## [Task instructions]
In the data below, find the line containing "This screenshot has height=2576, width=312."; transcribe it and each line after it exactly, through the last, skipping pictures.

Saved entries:
▶

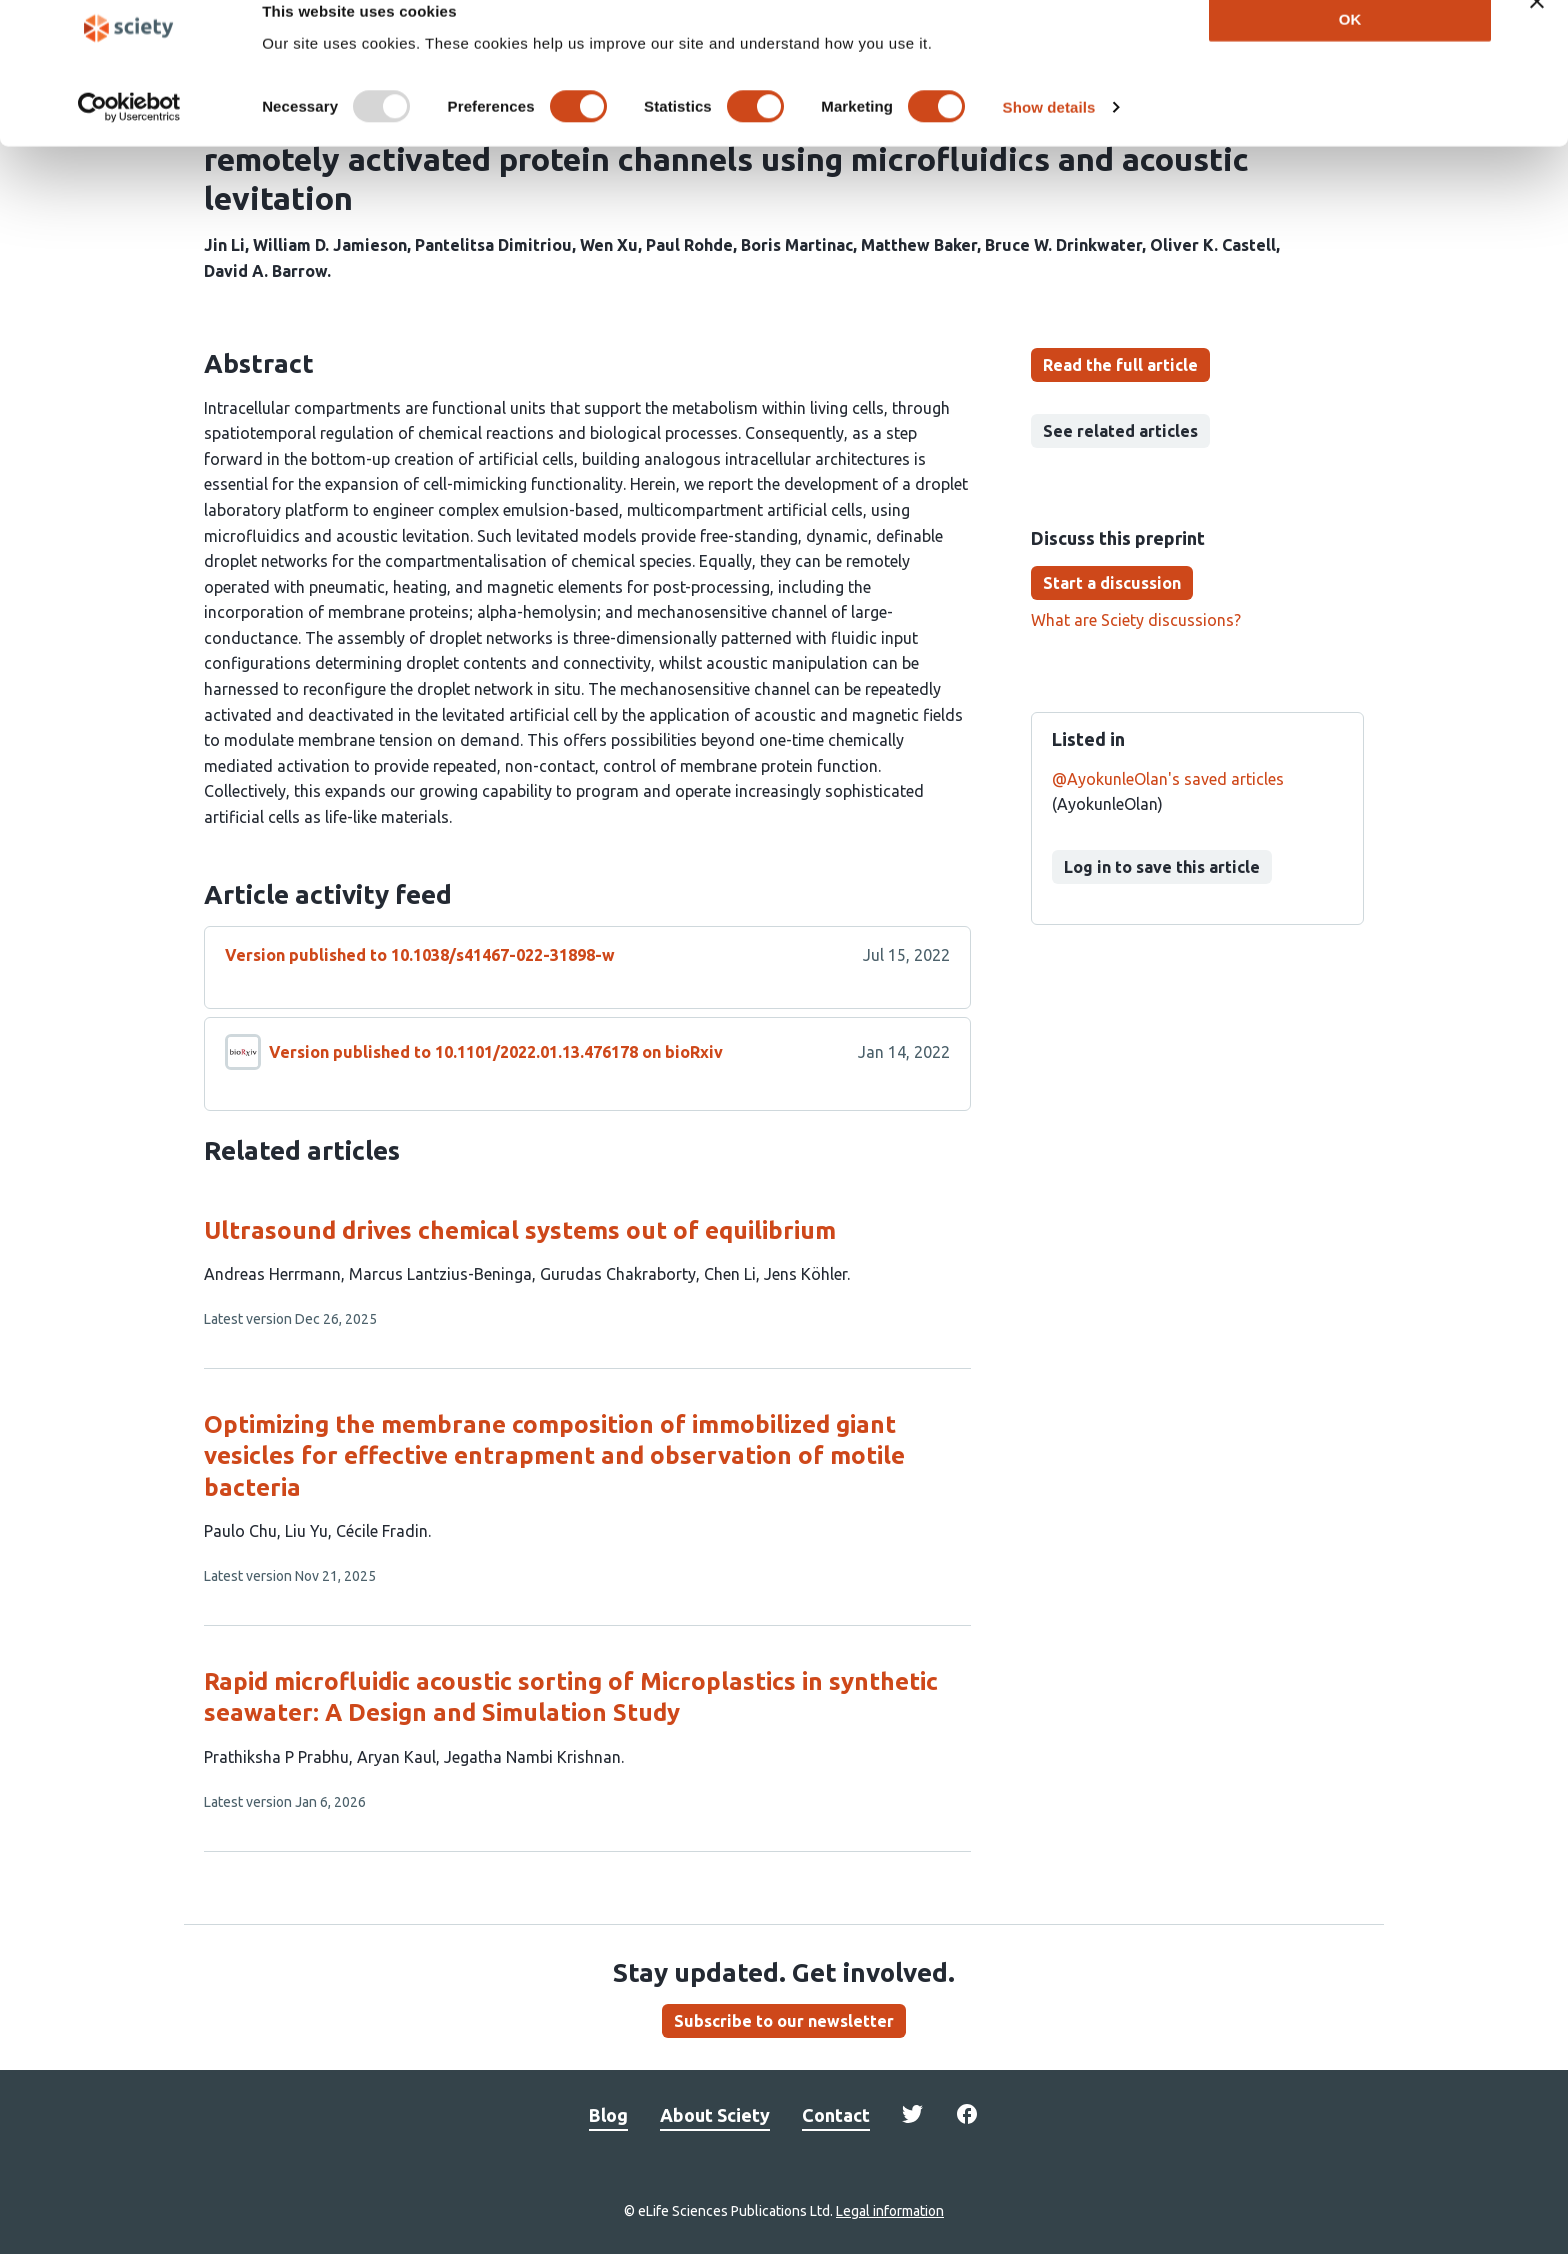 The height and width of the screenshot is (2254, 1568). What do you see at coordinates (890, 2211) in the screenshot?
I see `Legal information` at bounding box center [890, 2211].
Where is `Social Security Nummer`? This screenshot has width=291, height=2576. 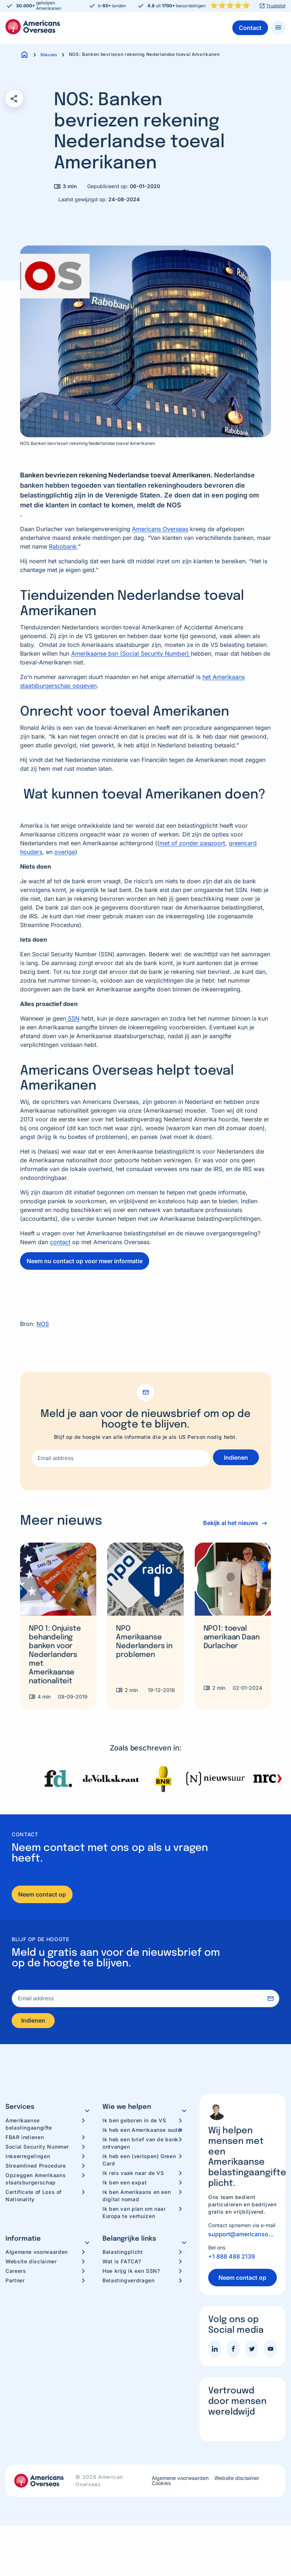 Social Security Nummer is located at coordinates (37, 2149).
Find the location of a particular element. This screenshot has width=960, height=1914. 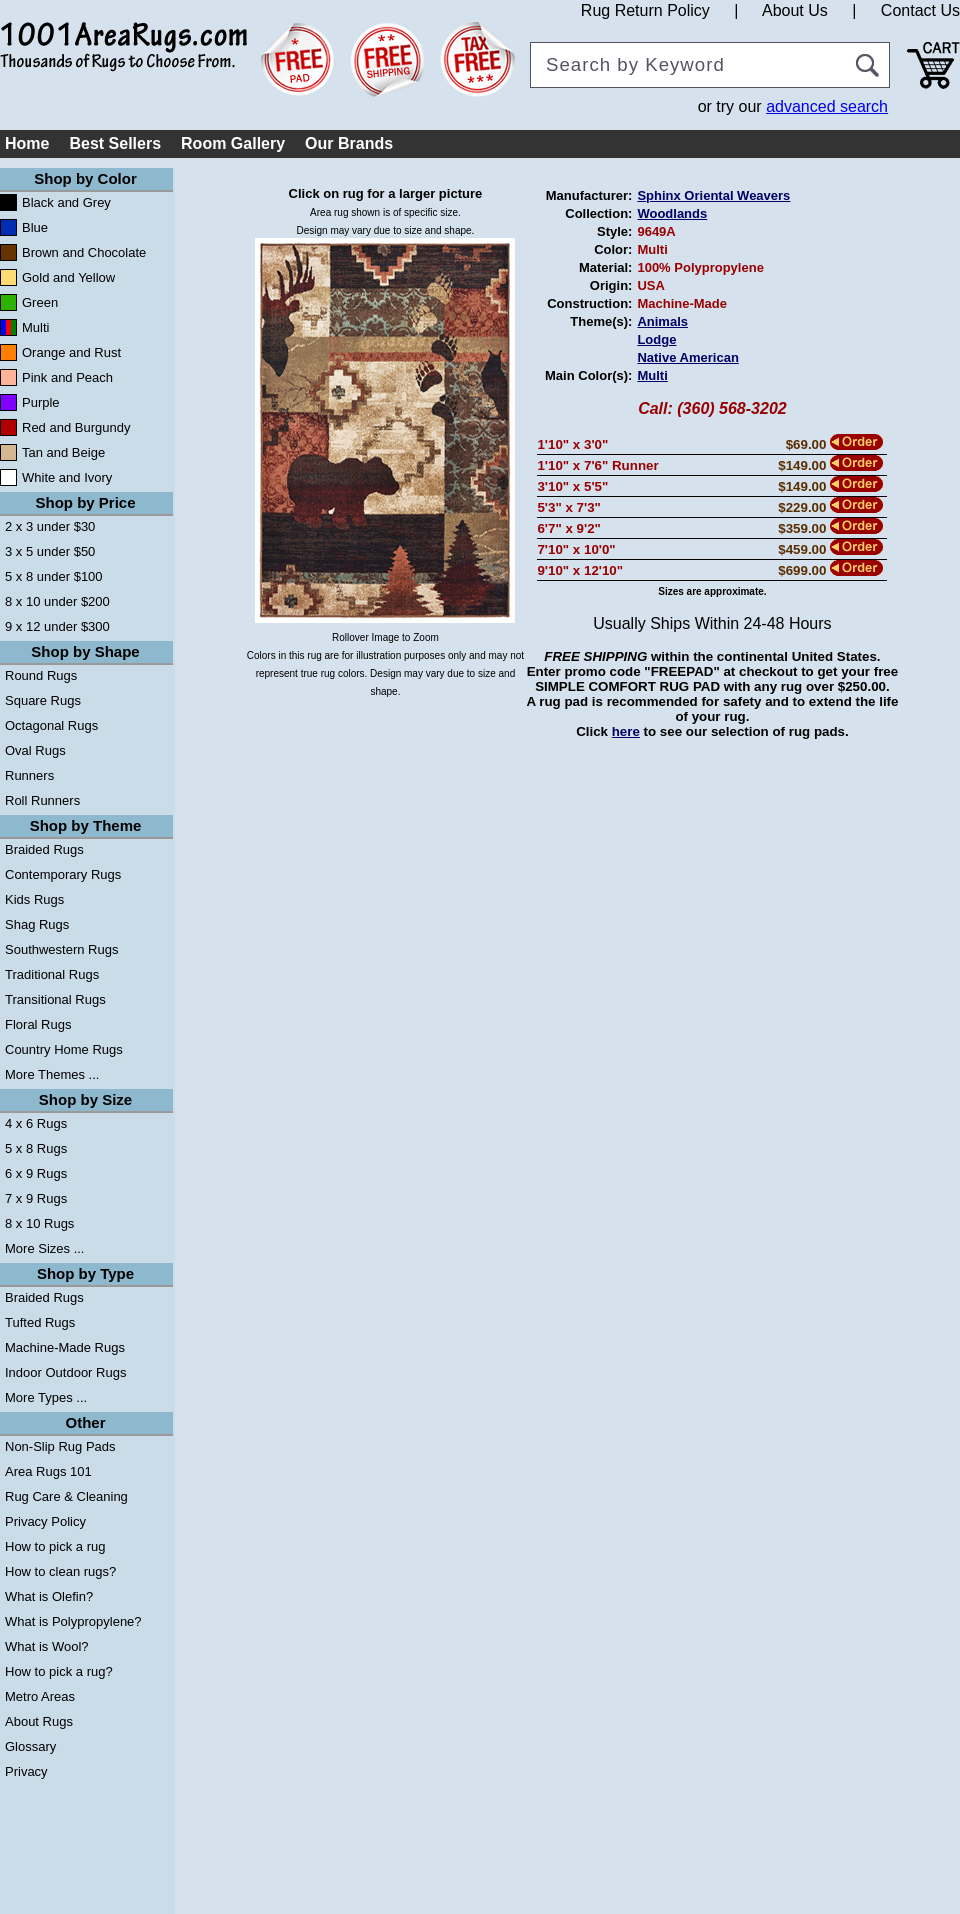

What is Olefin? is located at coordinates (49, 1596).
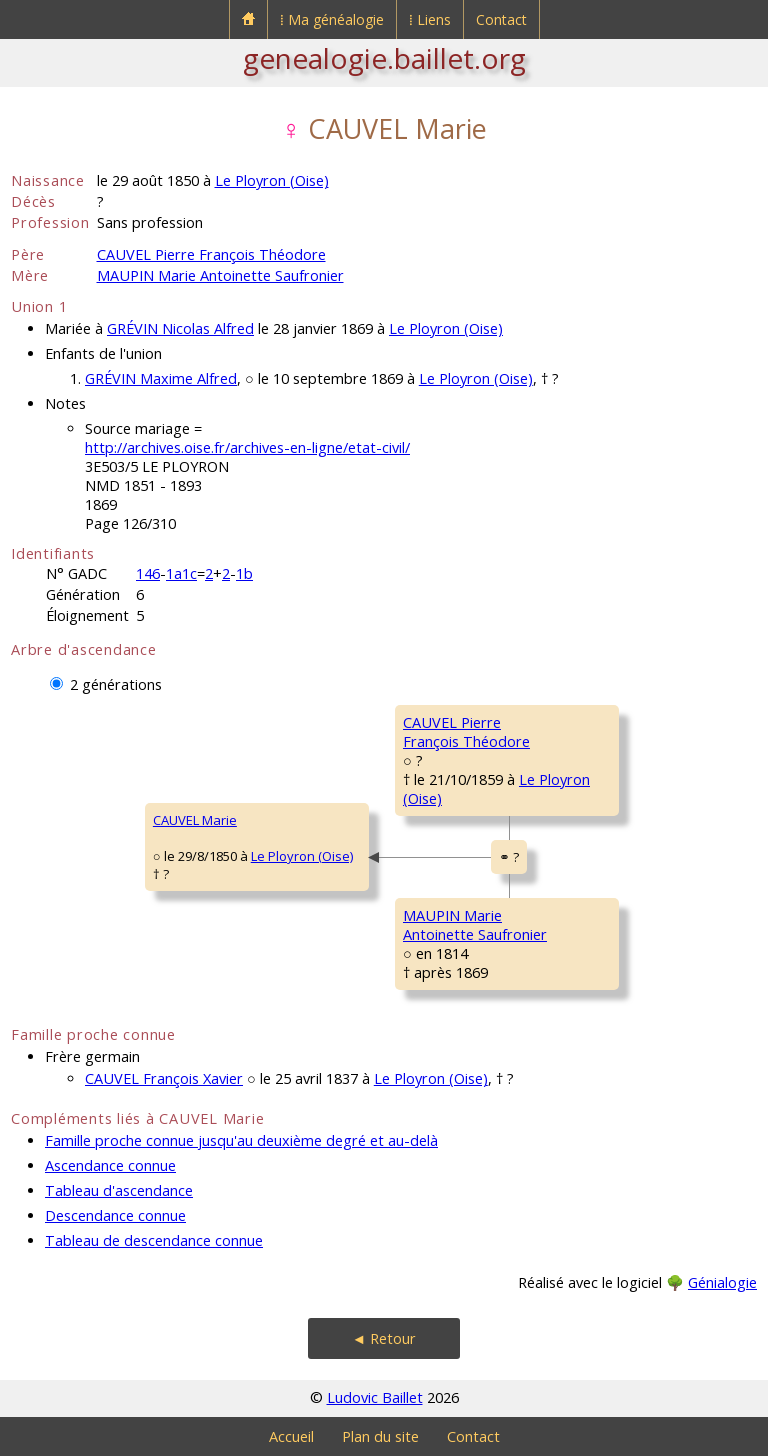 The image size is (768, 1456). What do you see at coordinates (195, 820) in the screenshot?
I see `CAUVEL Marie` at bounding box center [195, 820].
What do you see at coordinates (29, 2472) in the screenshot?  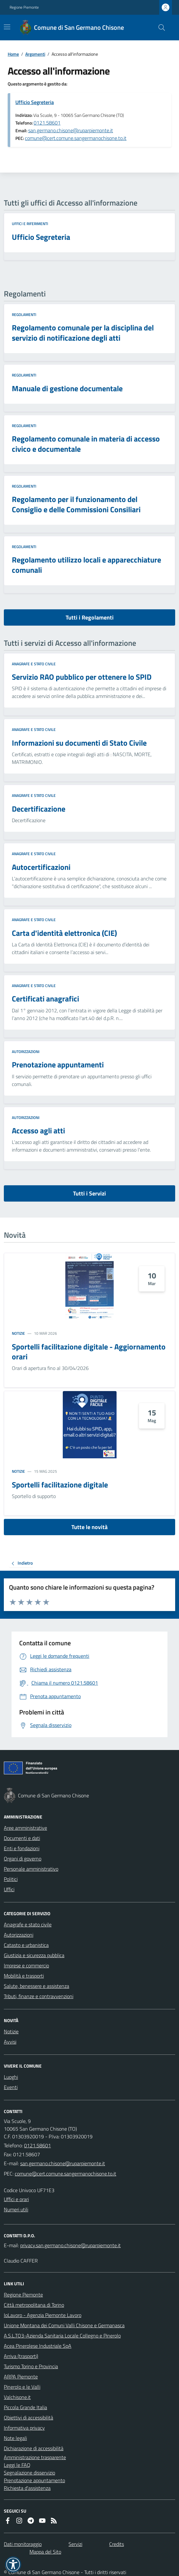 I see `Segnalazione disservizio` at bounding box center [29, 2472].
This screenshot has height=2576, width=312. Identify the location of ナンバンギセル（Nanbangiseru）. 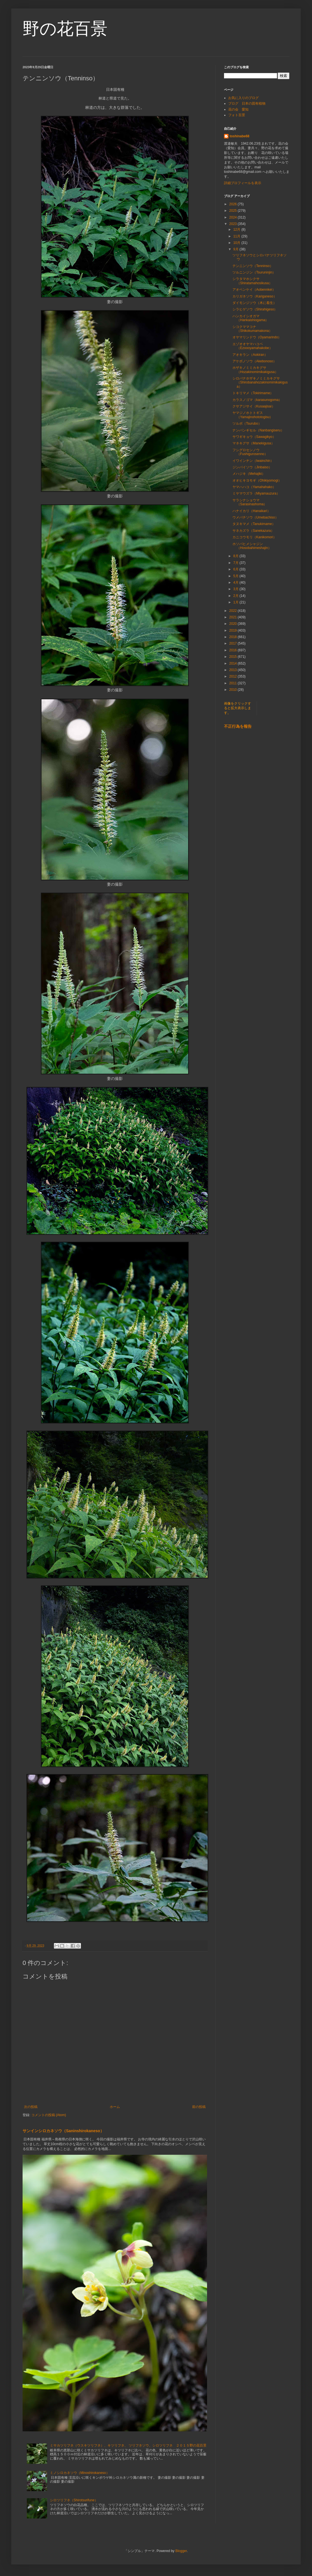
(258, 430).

◀

## [Written answer]
This screenshot has height=2576, width=312. Identify the location of ナンバンギセル（Nanbangiseru）. 
(258, 430).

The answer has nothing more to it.